How to Build a Voice AI Agent Using Deepgram and OpenAI: A Step-by-Step Guide
Frustrating customer support experiences—long wait times, confusing responses, or unresolved issues—are all too common. What if, instead, you interacted with a smart voice AI agent that understood you, responded in real-time, and tailored its approach to your needs?
AI voice agents, powered by advanced speech technologies, are changing how businesses interact with customers. They provide efficient, human-like, and personalized experiences.
In this tutorial, you’ll learn how to build a fully functional AI voice agent powered by Deepgram's voice APIs. Whether you're creating an AI concierge, virtual assistant, or customer support bot, this guide provides everything you need:
Integrating Deepgram's Speech-to-Text (STT) and Text-to-Speech (TTS) APIs.
Implementing audio intelligence features like topic identification, summaries, and sentiment analysis for dynamic, empathetic responses.
Generating actionable conversation responses using OpenAI’s GPT 3.5 turbo.
Step-by-step Python code with copy-pastable examples and a working demo.
By the end, you'll have a working AI voice agent and a clear understanding of delivering human-like interactions using voice AI tools. 🚀
The Idea: A Customer Support AI Agent
Customer support interactions are often stressful. Users struggle to communicate their problems clearly, while agents work to provide swift and practical solutions. Miscommunication can quickly escalate frustration.
With Deepgram’s STT and TTS APIs, you can build a smart AI voice agent that:
Transcribes conversations in real-time, ensuring nothing gets missed.
Understands emotional cues using sentiment analysis to adapt tone—responding empathetically when customers sound frustrated or stressed.
Highlights key topics like billing issues or technical queries to streamline support.
Summarizes issues, for human agents in the loop or to save in a database.
Use an LLM to generate an appropriate response to the user.

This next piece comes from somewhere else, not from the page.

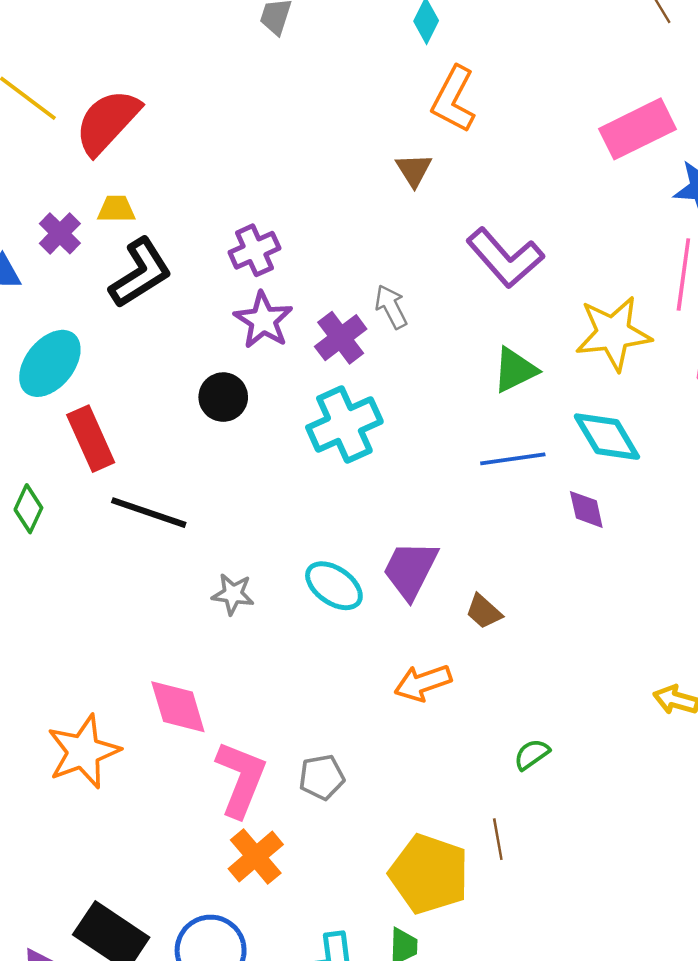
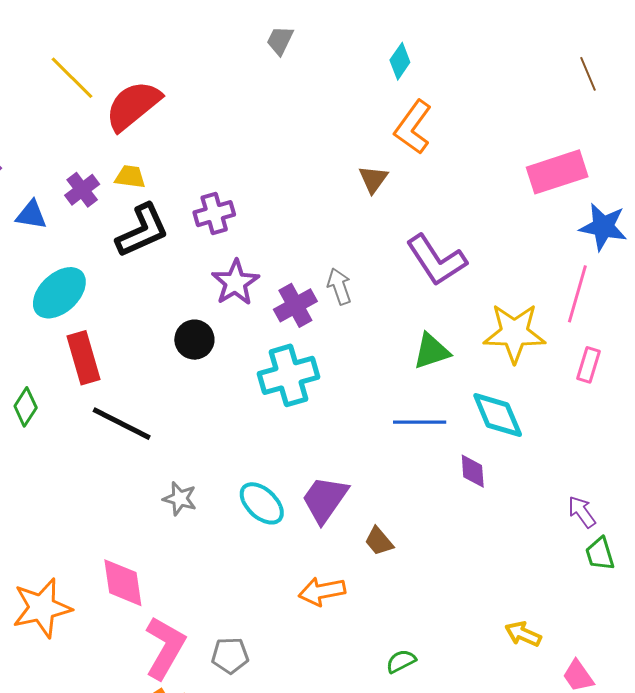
purple cross: (254, 250) -> (214, 214), moved

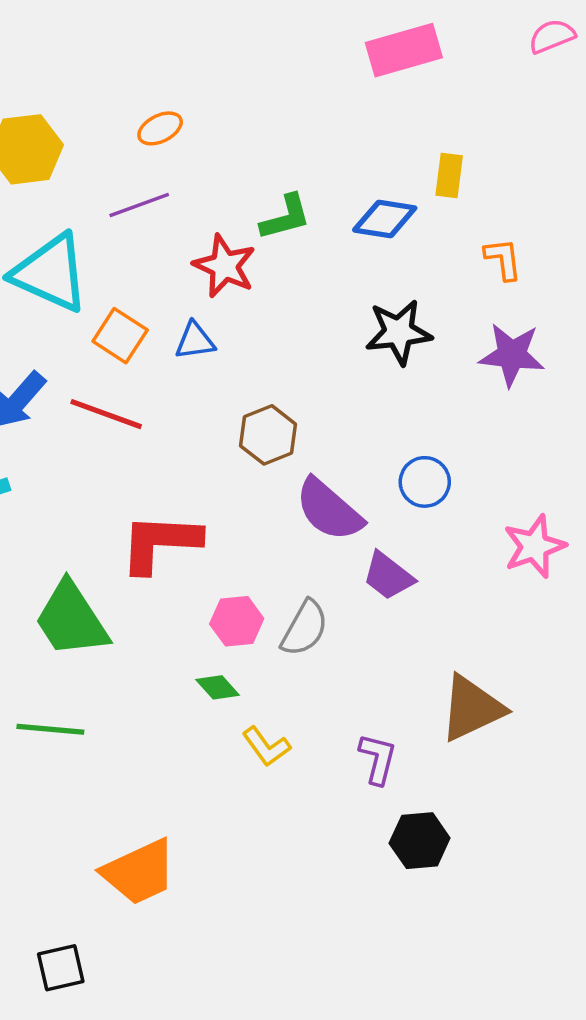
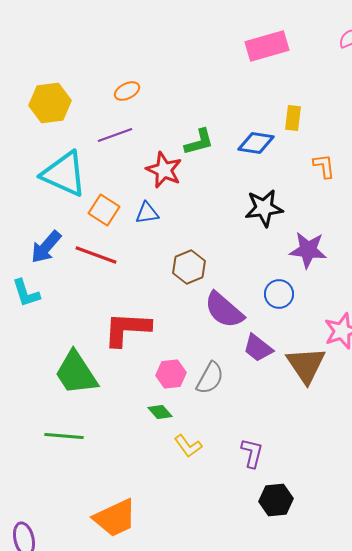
purple star: (512, 355) -> (308, 250), moved
brown triangle: (472, 708) -> (306, 365), moved, turned -39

Say the response back to the customer, all in one call.
System Flow
What is Deepgram?
Deepgram is a developer-friendly Voice AI platform that delivers:
Speech-to-Text (STT): Real-time, highly accurate transcriptions.
Text-to-Speech (TTS): High-quality audio responses for applications.
Audio Intelligence: Sentiment analysis to detect emotional cues in speech and summarization to distill lengthy conversations into concise overviews.
Voice Agent API: A unified voice-to-voice API that enables natural-sounding conversations between humans and machines.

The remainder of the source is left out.